Exercise aim — Please transcribe every entry below exactly, without including the pictures.

--- Entries shown Enclosed Below ---

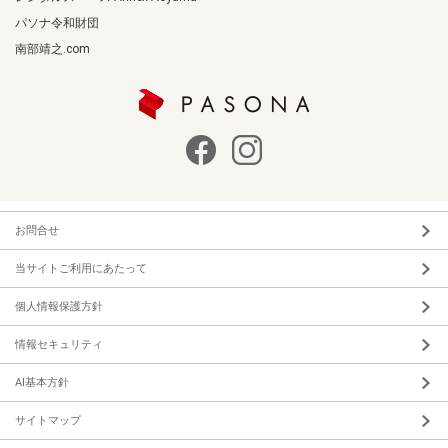
パソナ令和財団
南部靖之.com
お問合せ
当サイトご利用にあたって
個人情報保護方針
情報セキュリティ
AI基本方針
サイトマップ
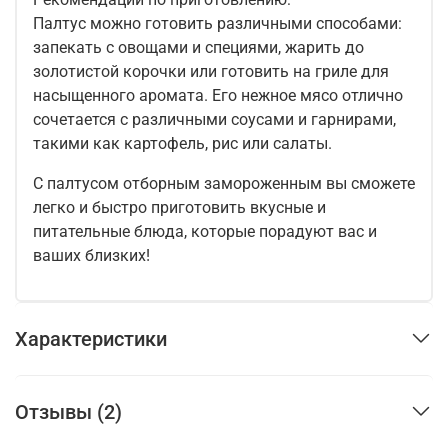
Палтус можно готовить различными способами:
запекать с овощами и специями, жарить до
золотистой корочки или готовить на гриле для
насыщенного аромата. Его нежное мясо отлично
сочетается с различными соусами и гарнирами,
такими как картофель, рис или салаты.
С палтусом отборным замороженным вы сможете
легко и быстро приготовить вкусные и
питательные блюда, которые порадуют вас и
ваших близких!
Характеристики
Отзывы (2)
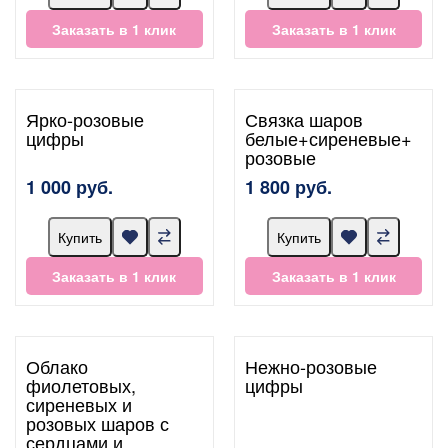
Заказать в 1 клик
Заказать в 1 клик
Ярко-розовые
Связка шаров
цифры
белые+сиреневые+
розовые
1 000 руб.
1 800 руб.
Купить
Купить
Заказать в 1 клик
Заказать в 1 клик
Облако
Нежно-розовые
фиолетовых,
цифры
сиреневых и
розовых шаров с
сердцами и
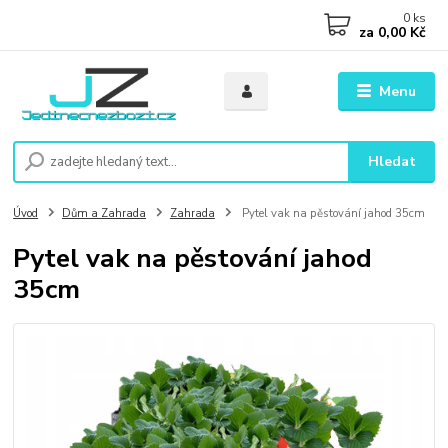
0
ks
za
0,00 Kč
Menu
Hledat
Úvod
Dům a Zahrada
Zahrada
Pytel vak na pěstování jahod 35cm
Pytel vak na pěstování jahod
35cm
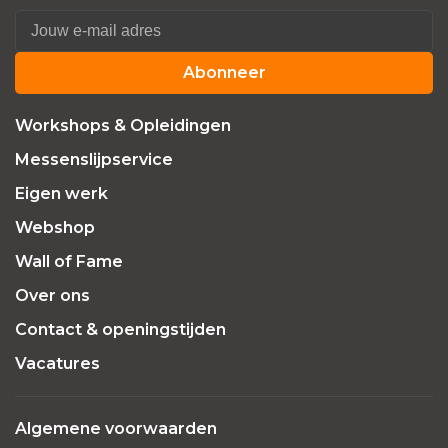
Abonneer
Workshops & Opleidingen
Messenslijpservice
Eigen werk
Webshop
Wall of Fame
Over ons
Contact & openingstijden
Vacatures
Algemene voorwaarden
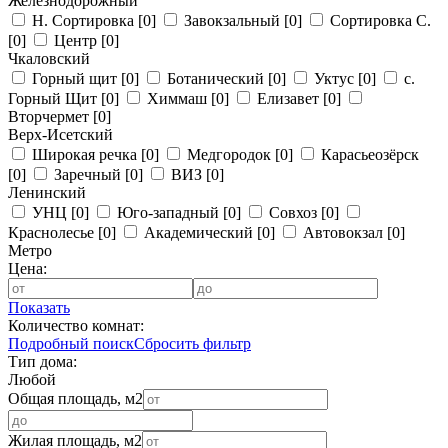
Железнодорожный
Н. Сортировка
[0]
Завокзальный
[0]
Сортировка С.
[0]
Центр
[0]
Чкаловский
Горный щит
[0]
Ботанический
[0]
Уктус
[0]
с.
Горный Щит
[0]
Химмаш
[0]
Елизавет
[0]
Вторчермет
[0]
Верх-Исетский
Широкая речка
[0]
Медгородок
[0]
Карасьеозёрск
[0]
Заречный
[0]
ВИЗ
[0]
Ленинский
УНЦ
[0]
Юго-западный
[0]
Совхоз
[0]
Краснолесье
[0]
Академический
[0]
Автовокзал
[0]
Метро
Цена:
Показать
Количество комнат:
Подробный поиск
Сбросить фильтр
Тип дома:
Любой
Общая площадь, м2
Жилая площадь, м2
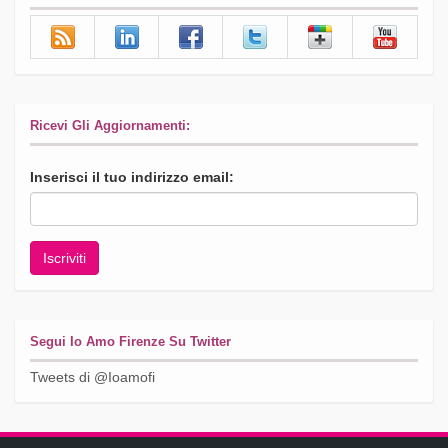
Ricevi Gli Aggiornamenti:
Inserisci il tuo indirizzo email:
Segui Io Amo Firenze Su Twitter
Tweets di @Ioamofi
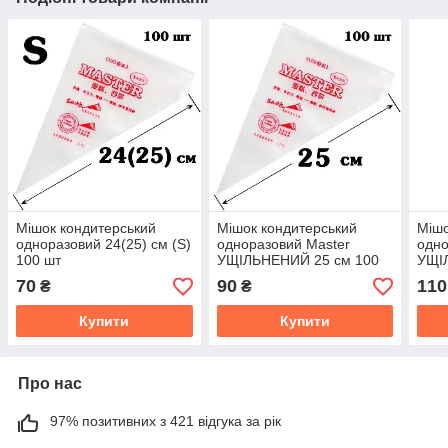
Мішок кондитерський
Мішок кондитерський
Мішо
одноразовий 24(25) см (S)
одноразовий Master
одно
100 шт
УЩІЛЬНЕНИЙ 25 см 100
УЩІ
шт
шт
70
90
110
₴
₴
Купити
Купити
Про нас
97% позитивних з 421 відгука за рік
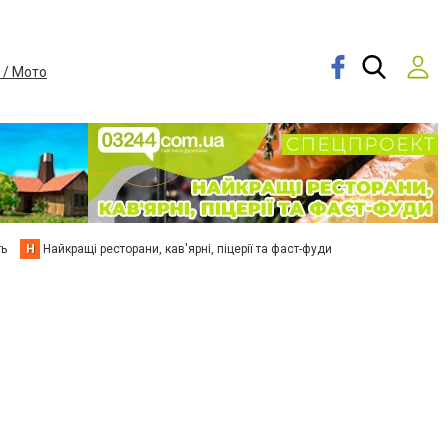
 / Мото
ть
Н
Найкращі ресторани, кав'ярні, піцерії та фаст-фуди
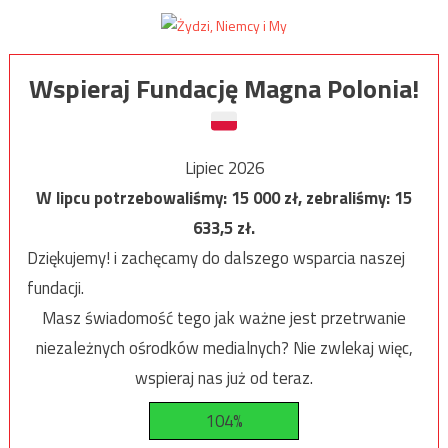
Wspieraj Fundację Magna Polonia!
Lipiec 2026
W lipcu potrzebowaliśmy:
15 000
zł, zebraliśmy:
15
633,5
zł.
Dziękujemy! i zachęcamy do dalszego wsparcia naszej
fundacji.
Masz świadomość tego jak ważne jest przetrwanie
niezależnych ośrodków medialnych? Nie zwlekaj więc,
wspieraj nas już od teraz.
104%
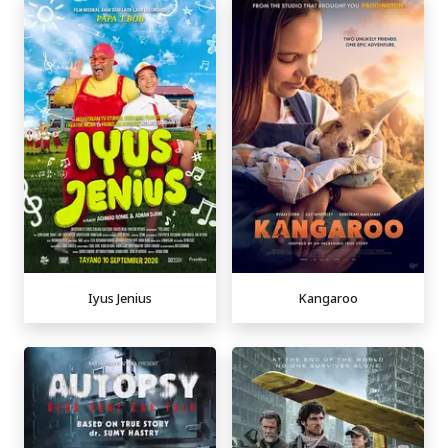
Iyus Jenius
Kangaroo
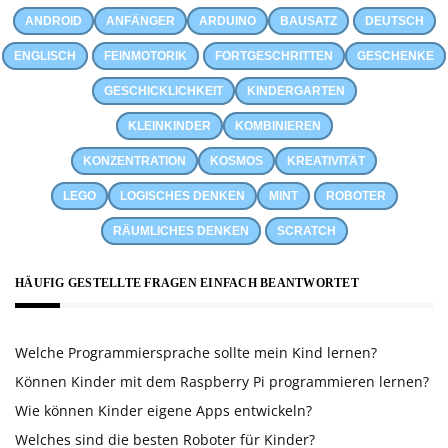
ANDROID
ANFÄNGER
ARDUINO
BAUSATZ
DEUTSCH
ENGLISCH
FEINMOTORIK
FORTGESCHRITTEN
GESCHENKE
GESCHICKLICHKEIT
KINDERGARTEN
KLEINKINDER
KOMBINIEREN
KONZENTRATION
KOSMOS
KREATIVITÄT
LEGO
LOGISCHES DENKEN
MINT
ROBOTER
RÄUMLICHES DENKEN
SCRATCH
HÄUFIG GESTELLTE FRAGEN EINFACH BEANTWORTET
Welche Programmiersprache sollte mein Kind lernen?
Können Kinder mit dem Raspberry Pi programmieren lernen?
Wie können Kinder eigene Apps entwickeln?
Welches sind die besten Roboter für Kinder?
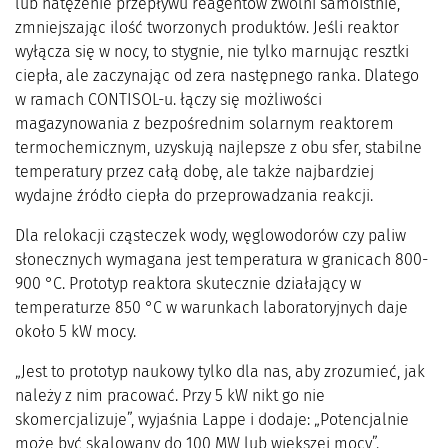
lub natężenie przepływu reagentów zwolni samoistnie,
zmniejszając ilość tworzonych produktów. Jeśli reaktor
wyłącza się w nocy, to stygnie, nie tylko marnując resztki
ciepła, ale zaczynając od zera następnego ranka. Dlatego
w ramach CONTISOL-u. łączy się możliwości
magazynowania z bezpośrednim solarnym reaktorem
termochemicznym, uzyskują najlepsze z obu sfer, stabilne
temperatury przez całą dobę, ale także najbardziej
wydajne źródło ciepła do przeprowadzania reakcji.
Dla relokacji cząsteczek wody, węglowodorów czy paliw
słonecznych wymagana jest temperatura w granicach 800-
900 °C. Prototyp reaktora skutecznie działający w
temperaturze 850 °C w warunkach laboratoryjnych daje
około 5 kW mocy.
„Jest to prototyp naukowy tylko dla nas, aby zrozumieć, jak
należy z nim pracować. Przy 5 kW nikt go nie
skomercjalizuje”, wyjaśnia Lappe i dodaje: „Potencjalnie
może być skalowany do 100 MW lub większej mocy”.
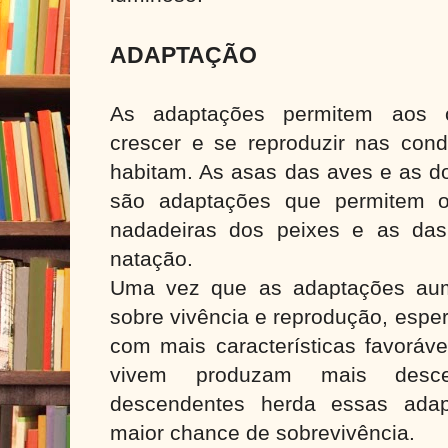
ADAPTAÇÃO
As adaptações permitem aos or
crescer e se reproduzir nas con
habitam. As asas das aves e as do
são adaptações que permitem 
nadadeiras dos peixes e as das 
natação.
Uma vez que as adaptações au
sobre vivência e reprodução, espe
com mais características favoráv
vivem produzam mais desce
descendentes herda essas adap
maior chance de sobrevivência.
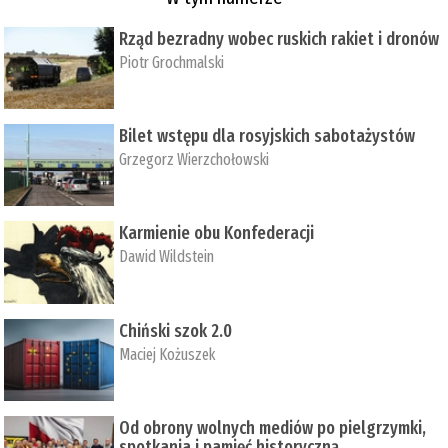
Rząd bezradny wobec ruskich rakiet i dronów
Piotr Grochmalski
Bilet wstępu dla rosyjskich sabotażystów
Grzegorz Wierzchołowski
Karmienie obu Konfederacji
Dawid Wildstein
Chiński szok 2.0
Maciej Kożuszek
Od obrony wolnych mediów po pielgrzymki,
spotkania i pamięć historyczną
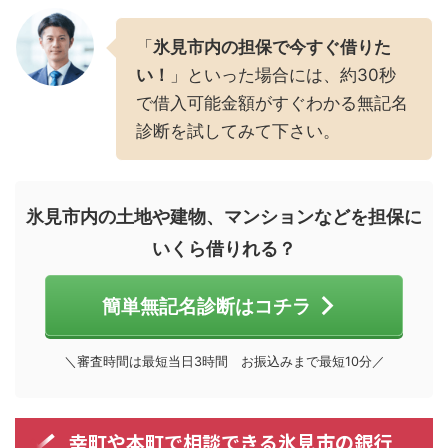
「
氷見市内の担保で今すぐ借りた
い！
」といった場合には、約30秒
で借入可能金額がすぐわかる無記名
診断を試してみて下さい。
氷見市内の土地や建物、マンションなどを担保に
いくら借りれる？
簡単無記名診断はコチラ
＼審査時間は最短当日3時間 お振込みまで最短10分／
幸町や本町で相談できる氷見市の銀行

--- End of Enclosed Entries shown ---

Result of the task —
パソナ令和財団
南部靖之.com
お問合せ
当サイトご利用にあたって
個人情報保護方針
情報セキュリティ
AI基本方針
サイトマップ
Палтус можно готовить различными способами:
запекать с овощами и специями, жарить до
золотистой корочки или готовить на гриле для
насыщенного аромата. Его нежное мясо отлично
сочетается с различными соусами и гарнирами,
такими как картофель, рис или салаты.
С палтусом отборным замороженным вы сможете
легко и быстро приготовить вкусные и
питательные блюда, которые порадуют вас и
ваших близких!
Характеристики
Отзывы (2)
Заказать в 1 клик
Заказать в 1 клик
Ярко-розовые
Связка шаров
цифры
белые+сиреневые+
розовые
1 000 руб.
1 800 руб.
Купить
Купить
Заказать в 1 клик
Заказать в 1 клик
Облако
Нежно-розовые
фиолетовых,
цифры
сиреневых и
розовых шаров с
сердцами и
0
ks
za
0,00 Kč
Menu
Hledat
Úvod
Dům a Zahrada
Zahrada
Pytel vak na pěstování jahod 35cm
Pytel vak na pěstování jahod
35cm
Abonneer
Workshops & Opleidingen
Messenslijpservice
Eigen werk
Webshop
Wall of Fame
Over ons
Contact & openingstijden
Vacatures
Algemene voorwaarden
Железнодорожный
Н. Сортировка
[0]
Завокзальный
[0]
Сортировка С.
[0]
Центр
[0]
Чкаловский
Горный щит
[0]
Ботанический
[0]
Уктус
[0]
с.
Горный Щит
[0]
Химмаш
[0]
Елизавет
[0]
Вторчермет
[0]
Верх-Исетский
Широкая речка
[0]
Медгородок
[0]
Карасьеозёрск
[0]
Заречный
[0]
ВИЗ
[0]
Ленинский
УНЦ
[0]
Юго-западный
[0]
Совхоз
[0]
Краснолесье
[0]
Академический
[0]
Автовокзал
[0]
Метро
Цена:
Показать
Количество комнат:
Подробный поиск
Сбросить фильтр
Тип дома:
Любой
Общая площадь, м2
Жилая площадь, м2
Ricevi Gli Aggiornamenti:
Inserisci il tuo indirizzo email:
Segui Io Amo Firenze Su Twitter
Tweets di @Ioamofi
Мішок кондитерський
Мішок кондитерський
Мішо
одноразовий 24(25) см (S)
одноразовий Master
одно
100 шт
УЩІЛЬНЕНИЙ 25 см 100
УЩІ
шт
шт
70
90
110
₴
₴
Купити
Купити
Про нас
97% позитивних з 421 відгука за рік
 / Мото
ть
Н
Найкращі ресторани, кав'ярні, піцерії та фаст-фуди
Wspieraj Fundację Magna Polonia!
Lipiec 2026
W lipcu potrzebowaliśmy:
15 000
zł, zebraliśmy:
15
633,5
zł.
Dziękujemy! i zachęcamy do dalszego wsparcia naszej
fundacji.
Masz świadomość tego jak ważne jest przetrwanie
niezależnych ośrodków medialnych? Nie zwlekaj więc,
wspieraj nas już od teraz.
104%
Iyus Jenius
Kangaroo
ANDROID
ANFÄNGER
ARDUINO
BAUSATZ
DEUTSCH
ENGLISCH
FEINMOTORIK
FORTGESCHRITTEN
GESCHENKE
GESCHICKLICHKEIT
KINDERGARTEN
KLEINKINDER
KOMBINIEREN
KONZENTRATION
KOSMOS
KREATIVITÄT
LEGO
LOGISCHES DENKEN
MINT
ROBOTER
RÄUMLICHES DENKEN
SCRATCH
HÄUFIG GESTELLTE FRAGEN EINFACH BEANTWORTET
Welche Programmiersprache sollte mein Kind lernen?
Können Kinder mit dem Raspberry Pi programmieren lernen?
Wie können Kinder eigene Apps entwickeln?
Welches sind die besten Roboter für Kinder?
lub natężenie przepływu reagentów zwolni samoistnie,
zmniejszając ilość tworzonych produktów. Jeśli reaktor
wyłącza się w nocy, to stygnie, nie tylko marnując resztki
ciepła, ale zaczynając od zera następnego ranka. Dlatego
w ramach CONTISOL-u. łączy się możliwości
magazynowania z bezpośrednim solarnym reaktorem
termochemicznym, uzyskują najlepsze z obu sfer, stabilne
temperatury przez całą dobę, ale także najbardziej
wydajne źródło ciepła do przeprowadzania reakcji.
Dla relokacji cząsteczek wody, węglowodorów czy paliw
słonecznych wymagana jest temperatura w granicach 800-
900 °C. Prototyp reaktora skutecznie działający w
temperaturze 850 °C w warunkach laboratoryjnych daje
około 5 kW mocy.
„Jest to prototyp naukowy tylko dla nas, aby zrozumieć, jak
należy z nim pracować. Przy 5 kW nikt go nie
skomercjalizuje”, wyjaśnia Lappe i dodaje: „Potencjalnie
może być skalowany do 100 MW lub większej mocy”.
ADAPTAÇÃO
As adaptações permitem aos or
crescer e se reproduzir nas con
habitam. As asas das aves e as do
são adaptações que permitem 
nadadeiras dos peixes e as das 
natação.
Uma vez que as adaptações au
sobre vivência e reprodução, espe
com mais características favoráv
vivem produzam mais desce
descendentes herda essas adap
maior chance de sobrevivência.
Rząd bezradny wobec ruskich rakiet i dronów
Piotr Grochmalski
Bilet wstępu dla rosyjskich sabotażystów
Grzegorz Wierzchołowski
Karmienie obu Konfederacji
Dawid Wildstein
Chiński szok 2.0
Maciej Kożuszek
Od obrony wolnych mediów po pielgrzymki,
spotkania i pamięć historyczną
「
氷見市内の担保で今すぐ借りた
い！
」といった場合には、約30秒
で借入可能金額がすぐわかる無記名
診断を試してみて下さい。
氷見市内の土地や建物、マンションなどを担保に
いくら借りれる？
簡単無記名診断はコチラ
＼審査時間は最短当日3時間 お振込みまで最短10分／
幸町や本町で相談できる氷見市の銀行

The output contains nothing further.